• [Exercise brief] Using the entries that follow, collect the lines where the word "album" appears.
-*-*-
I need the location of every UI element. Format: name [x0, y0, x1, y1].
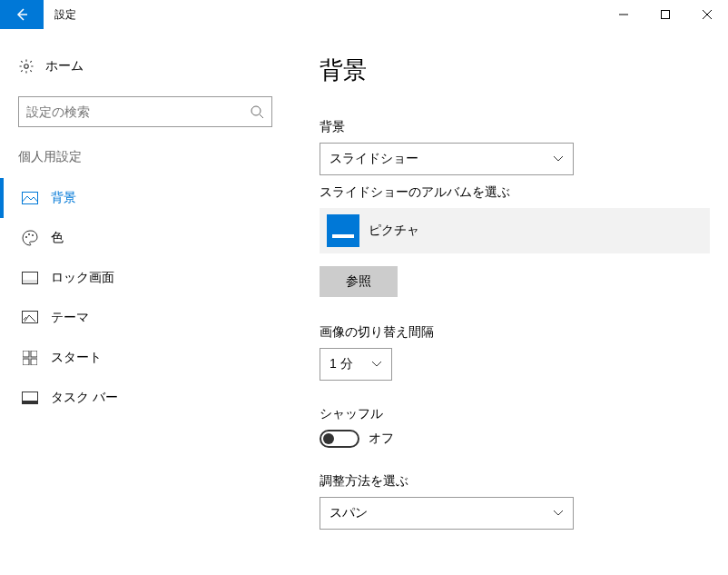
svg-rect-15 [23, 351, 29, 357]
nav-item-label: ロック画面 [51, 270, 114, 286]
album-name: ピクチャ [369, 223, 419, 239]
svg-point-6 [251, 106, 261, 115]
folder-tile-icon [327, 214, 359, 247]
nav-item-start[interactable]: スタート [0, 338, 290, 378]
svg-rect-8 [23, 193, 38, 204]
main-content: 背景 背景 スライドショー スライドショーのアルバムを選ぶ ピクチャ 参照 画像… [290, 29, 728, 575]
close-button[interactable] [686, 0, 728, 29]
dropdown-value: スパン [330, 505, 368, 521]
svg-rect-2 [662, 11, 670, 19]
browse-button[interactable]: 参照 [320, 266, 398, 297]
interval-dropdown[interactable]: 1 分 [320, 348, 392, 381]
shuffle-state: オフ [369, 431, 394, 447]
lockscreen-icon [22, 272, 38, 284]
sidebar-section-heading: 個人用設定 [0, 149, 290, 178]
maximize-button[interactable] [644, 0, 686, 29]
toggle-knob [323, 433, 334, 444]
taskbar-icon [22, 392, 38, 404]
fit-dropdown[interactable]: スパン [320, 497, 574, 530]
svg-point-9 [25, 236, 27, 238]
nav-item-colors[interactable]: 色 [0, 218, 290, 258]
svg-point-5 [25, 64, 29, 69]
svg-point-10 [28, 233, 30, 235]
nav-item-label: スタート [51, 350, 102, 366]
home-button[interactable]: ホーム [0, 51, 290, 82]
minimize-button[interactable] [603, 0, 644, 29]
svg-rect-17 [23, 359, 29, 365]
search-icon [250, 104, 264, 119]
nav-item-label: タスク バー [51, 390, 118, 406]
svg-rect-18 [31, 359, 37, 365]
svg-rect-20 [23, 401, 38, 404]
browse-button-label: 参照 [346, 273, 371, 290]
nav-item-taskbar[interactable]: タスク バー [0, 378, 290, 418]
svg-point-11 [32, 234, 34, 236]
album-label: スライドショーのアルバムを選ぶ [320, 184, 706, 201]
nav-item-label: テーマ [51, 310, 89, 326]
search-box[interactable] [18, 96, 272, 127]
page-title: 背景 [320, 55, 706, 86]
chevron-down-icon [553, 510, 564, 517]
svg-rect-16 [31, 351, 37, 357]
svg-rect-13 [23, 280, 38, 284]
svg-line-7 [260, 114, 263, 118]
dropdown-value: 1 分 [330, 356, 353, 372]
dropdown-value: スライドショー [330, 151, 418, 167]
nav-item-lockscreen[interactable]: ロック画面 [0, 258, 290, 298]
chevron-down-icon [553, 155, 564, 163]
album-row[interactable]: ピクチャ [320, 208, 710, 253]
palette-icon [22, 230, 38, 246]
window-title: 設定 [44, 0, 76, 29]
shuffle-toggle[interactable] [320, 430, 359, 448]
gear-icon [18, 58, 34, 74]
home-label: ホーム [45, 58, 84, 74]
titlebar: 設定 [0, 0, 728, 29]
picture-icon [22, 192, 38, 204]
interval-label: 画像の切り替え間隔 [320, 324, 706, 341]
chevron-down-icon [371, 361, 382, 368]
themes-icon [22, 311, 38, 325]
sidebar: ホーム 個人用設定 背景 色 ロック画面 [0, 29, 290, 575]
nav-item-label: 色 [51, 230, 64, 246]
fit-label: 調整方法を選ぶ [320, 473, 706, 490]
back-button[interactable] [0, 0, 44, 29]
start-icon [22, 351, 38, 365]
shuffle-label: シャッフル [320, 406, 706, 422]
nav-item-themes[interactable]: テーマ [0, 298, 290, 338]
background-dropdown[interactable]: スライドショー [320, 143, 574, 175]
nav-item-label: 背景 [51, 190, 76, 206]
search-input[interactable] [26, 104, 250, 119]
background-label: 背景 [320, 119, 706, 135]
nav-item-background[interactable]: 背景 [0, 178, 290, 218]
-*-*-
• [Answer below]
album-name: ピクチャ [369, 223, 419, 239]
album-label: スライドショーのアルバムを選ぶ [320, 184, 706, 201]
album-row[interactable]: ピクチャ [320, 208, 710, 253]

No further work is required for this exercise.